Soft footsteps – Art and Literature – Julia Margaret Cameron

Moving now to the art of photography and the life of an inspirational British photographer (and shrewd businesswoman) who was given her first camera at the age of 48 as a present. Cameron’s work was strongly influenced by the Pre-Raphaelite painters – Millais, Rossetti, Holman Hunt and Watts is recognised today as being decades ahead of her time.

Julia Margaret Cameron June 11, 1815 – January 26, 1879

Julia Margaret Cameron was a British photographer. Cameron is widely known for her portraits of celebrities of the time and for Arthurian and similar pictures of myths and legends.

Julia Margaret Cameron image source : Wikipedia
Julia Margaret Cameron

Cameron’s photographic career was short (about 12 years) and came late in her life. Her work had a huge impact on the development of modern photography, especially her closely cropped portraits which are still mimicked today.

Born in Calcutta in 1815, educated in Europe and returned to her parents home at the Cape of Good Hope in 1836. In 1838 she met and married Charles Hay Cameron. On her husband’s retirement, in 1848, the couple moved to London and Julia became part of Kensington’s artistic community, including poet Henry Taylor, painter G F Watts, and Poet Laureate Alfred, Lord Tennyson.

In 1860 she bought two cottages in Freshwater Bay in the Isle of Wight – they were linked together with a Gothic tower and renamed Dimbola Lodge after the family tea estates in Ceylon. Julia lived at Dimbola Lodge from 1860 until 1875, and the Julia Margaret Cameron Trust was set up with the aim of ensuring the preservation of Dimbola Lodge, and to provide historical information on Julia Margaret Cameron’s life and works. Dimbola Lodge Museum is situated in Terrace Lane, close to Freshwater Bay on the Western end of the Isle of Wight.

In 1863, when Cameron was 48 years old, her daughter gave her a camera as a present, thereby starting her career as a photographer. Within a year, Cameron became a member of the Photographic Societies of London and Scotland. In her photography, Cameron strove to capture beauty.
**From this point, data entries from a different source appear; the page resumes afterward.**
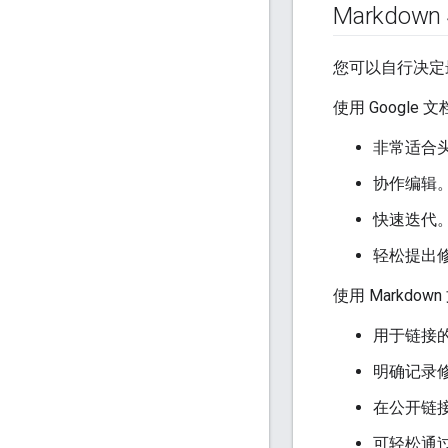
Markdown
您可以自行决定
使用 Google
非常适合
协作编辑
快速迭代
轻松提出
使用 Markdo
用于链接
明确记录
在公开链
可轻松通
She wrote:

“I longed to arrest all the beauty that came before me and at length the longing has been satisfied.”

Cameron was sometimes obsessive about her new occupation, subjects sitting for countless exposures in the blinding light as she laboriously coated, exposed, and processed each wet plate. The results were, in fact, unconventional in their intimacy and their particular visual habit of creating blur through both long exposures where the subject moved and by leaving the lens intentionally out of focus. This led some of her contemporaries to complain and even ridicule the work, but her friends and family were supportive and she was one of the most prolific and advanced amateurs of her time. Her enthusiasm for her craft meant that her children and others sometimes tired of her endless photographing, but it also means that we are left with some of the best of records of her children and of the many notable figures of the time who visited her.

During her career, Cameron registered each of her photographs with the copyright office and kept detailed records. Her shrewd business sense is one reason that so many of her works survive today. Another reason that many of Cameron’s portraits are significant is because they are often the only existing photograph of historical figures. Many paintings and drawings exist, but, at the time, photography was still a new, challenging medium for someone outside a typical portrait studio.

Ellen Terry Portrait
Actress Ellen Terry, Portrait picture by Julia Margaret Cameron

The bulk of Cameron’s photographs fit into two categories: closely framed portraits (like this early photograph of the English stage actress, Dame Ellen Terry, GBE) and illustrative allegories based on religious and literary works. In the allegorical works in particular, her artistic influence was clearly Pre-Raphaelite, with far-away looks, limp poses and soft lighting.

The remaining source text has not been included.